Records shown section start

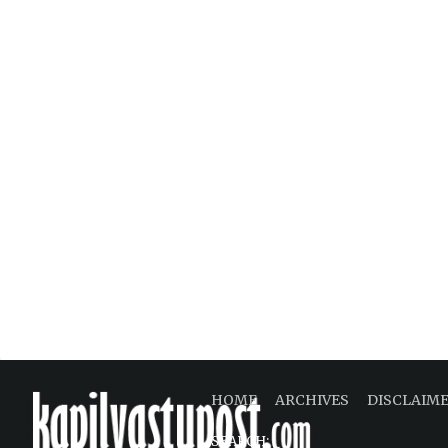
HOME
ARCHIVES
DISCLAIM
SEARCH:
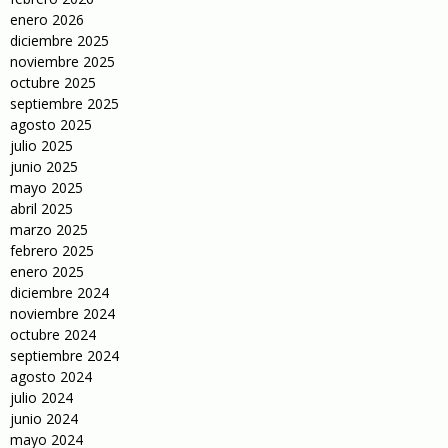
enero 2026
diciembre 2025
noviembre 2025
octubre 2025
septiembre 2025
agosto 2025
julio 2025
junio 2025
mayo 2025
abril 2025
marzo 2025
febrero 2025
enero 2025
diciembre 2024
noviembre 2024
octubre 2024
septiembre 2024
agosto 2024
julio 2024
junio 2024
mayo 2024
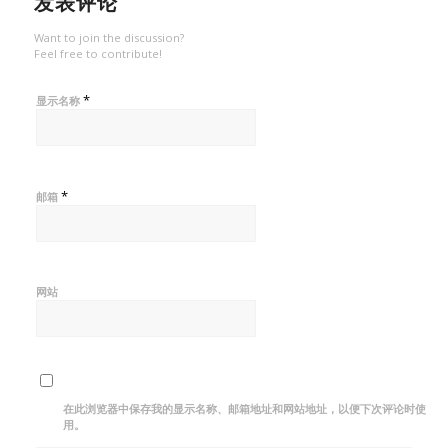
发表评论
Want to join the discussion?
Feel free to contribute!
*
显示名称
*
邮箱
网站
在此浏览器中保存我的显示名称、邮箱地址和网站地址，以便下次评论时使
用。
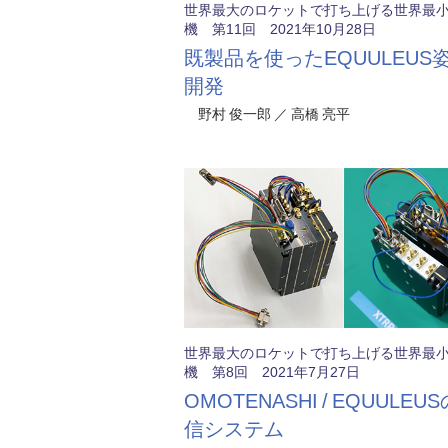
世界最大のロケットで打ち上げる世界最
機 第11回 2021年10月28日
既製品を使ったEQUULEUS
開発
野村 俊一郎 ／ 高橋 亮平
世界最大のロケットで打ち上げる世界最
機 第8回 2021年7月27日
OMOTENASHI / EQUULEU
信システム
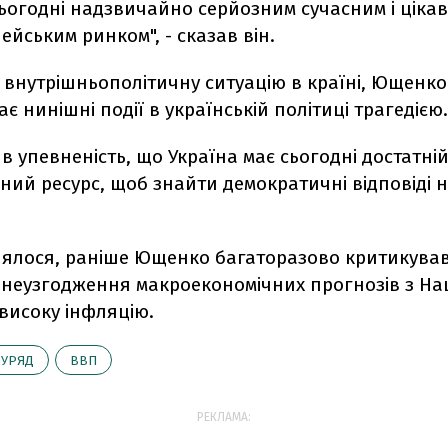
сьогодні надзвичайно серйозним сучасним і ціка
ейським ринком", - сказав він.
 внутрішньополітичну ситуацію в країні, Ющенко
є нинішні події в українській політиці трагедією.
в упевненість, що Україна має сьогодні достатні
ий ресурс, щоб знайти демократичні відповіді н
лялося, раніше Ющенко багаторазово критикував
за неузгодження макроекономічних прогнозів з Н
 високу інфляцію.
УРЯД
ВВП
РЕКЛАМА:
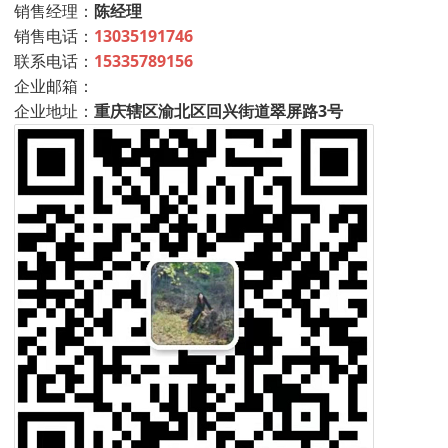
销售经理：
陈经理
销售电话：
13035191746
联系电话：
15335789156
企业邮箱：
企业地址：
重庆辖区渝北区回兴街道翠屏路3号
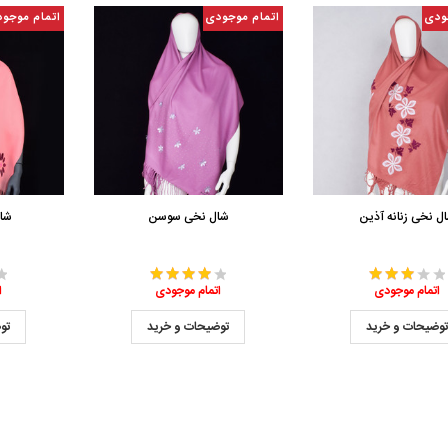
ودی
اتمام موجودی
اتمام موجو
ل نخی زنانه آذین
شال نخی سوسن
شا
اتمام موجودی
اتمام موجودی
ا
وضیحات و خرید
توضیحات و خرید
تو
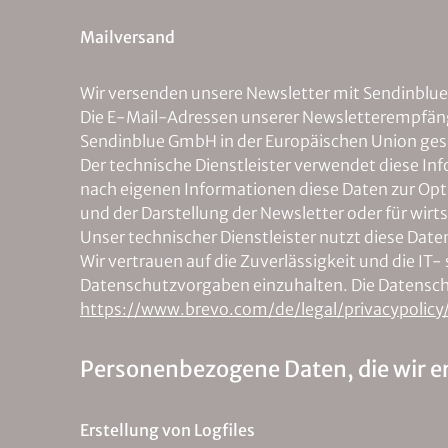
Mailversand
Wir versenden unsere Newsletter mit Sendinblue
Die E-Mail-Adressen unserer Newsletterempfänge
Sendinblue GmbH in der Europäischen Union ges
Der technische Dienstleister verwendet diese I
nach eigenen Informationen diese Daten zur Opt
und der Darstellung der Newsletter oder für w
Unser technischer Dienstleister nutzt diese Dat
Wir vertrauen auf die Zuverlässigkeit und die I
Datenschutzvorgaben einzuhalten. Die Datens
https://www.brevo.com/de/legal/privacypolicy
Personenbezogene Daten, die wir e
Erstellung von Logfiles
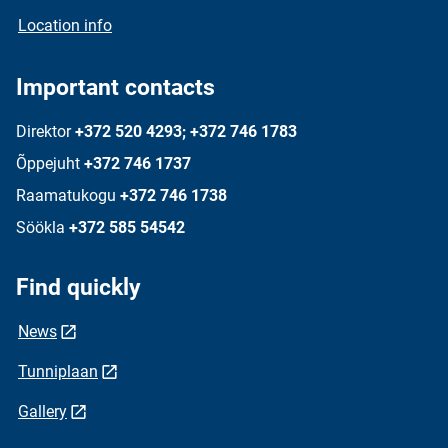
Location info
Important contacts
Direktor
+372 520 4293; +372 746 1783
Õppejuht
+372 746 1737
Raamatukogu
+372 746 1738
Söökla
+372 585 54542
Find quickly
News
Tunniplaan
Gallery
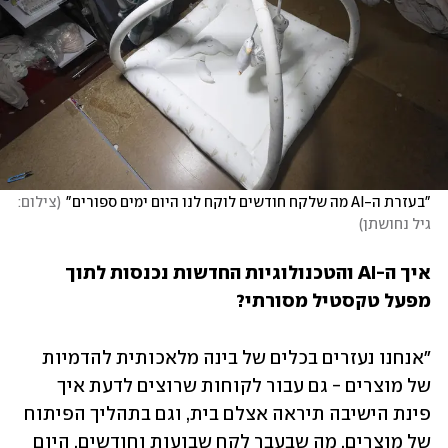
"בעזרת ה-AI מה שלקח חודשים לוקח לנו היום ימים ספורים"
(
צילום: 
גיל נחושתן
)
איך ה-AI והטכנולוגיות החדשות נכנסות לתוך 
מפעל טקסטיל מסורתי?
"אנחנו נעזרים בכלים של בינה מלאכותית להדמיות 
של מוצרים - גם עבור לקוחות שרוצים לדעת איך 
פינת הישיבה תיראה אצלם בית, וגם בתהליך הפיתוח 
של מוצרים. מה שבעבר לקח שבועות וחודשים, היום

Records shown section end

**Prompt**
The records above must be retyped exactly. Please omit the pictures.

**Answer below**
HOME
ARCHIVES
DISCLAIM
SEARCH:
enero 2026
diciembre 2025
noviembre 2025
octubre 2025
septiembre 2025
agosto 2025
julio 2025
junio 2025
mayo 2025
abril 2025
marzo 2025
febrero 2025
enero 2025
diciembre 2024
noviembre 2024
octubre 2024
septiembre 2024
agosto 2024
julio 2024
junio 2024
mayo 2024
发表评论
Want to join the discussion?
Feel free to contribute!
*
显示名称
*
邮箱
网站
在此浏览器中保存我的显示名称、邮箱地址和网站地址，以便下次评论时使
用。
世界最大のロケットで打ち上げる世界最
機 第11回 2021年10月28日
既製品を使ったEQUULEUS
開発
野村 俊一郎 ／ 高橋 亮平
世界最大のロケットで打ち上げる世界最
機 第8回 2021年7月27日
OMOTENASHI / EQUULEU
信システム
сьогодні надзвичайно серйозним сучасним і ціка
ейським ринком", - сказав він.
 внутрішньополітичну ситуацію в країні, Ющенко
є нинішні події в українській політиці трагедією.
в упевненість, що Україна має сьогодні достатні
ий ресурс, щоб знайти демократичні відповіді н
лялося, раніше Ющенко багаторазово критикував
за неузгодження макроекономічних прогнозів з Н
 високу інфляцію.
УРЯД
ВВП
РЕКЛАМА:
销售经理：
陈经理
销售电话：
13035191746
联系电话：
15335789156
企业邮箱：
企业地址：
重庆辖区渝北区回兴街道翠屏路3号
ودی
اتمام موجودی
اتمام موجو
ل نخی زنانه آذین
شال نخی سوسن
شا
اتمام موجودی
اتمام موجودی
ا
وضیحات و خرید
توضیحات و خرید
تو
Mailversand
Wir versenden unsere Newsletter mit Sendinblue
Die E-Mail-Adressen unserer Newsletterempfänge
Sendinblue GmbH in der Europäischen Union ges
Der technische Dienstleister verwendet diese I
nach eigenen Informationen diese Daten zur Opt
und der Darstellung der Newsletter oder für w
Unser technischer Dienstleister nutzt diese Dat
Wir vertrauen auf die Zuverlässigkeit und die I
Datenschutzvorgaben einzuhalten. Die Datens
https://www.brevo.com/de/legal/privacypolicy
Personenbezogene Daten, die wir e
Erstellung von Logfiles
Location info
Important contacts
Direktor
+372 520 4293; +372 746 1783
Õppejuht
+372 746 1737
Raamatukogu
+372 746 1738
Söökla
+372 585 54542
Find quickly
News
Tunniplaan
Gallery
"בעזרת ה-AI מה שלקח חודשים לוקח לנו היום ימים ספורים"
(
צילום: 
גיל נחושתן
)
איך ה-AI והטכנולוגיות החדשות נכנסות לתוך 
מפעל טקסטיל מסורתי?
"אנחנו נעזרים בכלים של בינה מלאכותית להדמיות 
של מוצרים - גם עבור לקוחות שרוצים לדעת איך 
פינת הישיבה תיראה אצלם בית, וגם בתהליך הפיתוח 
של מוצרים. מה שבעבר לקח שבועות וחודשים, היום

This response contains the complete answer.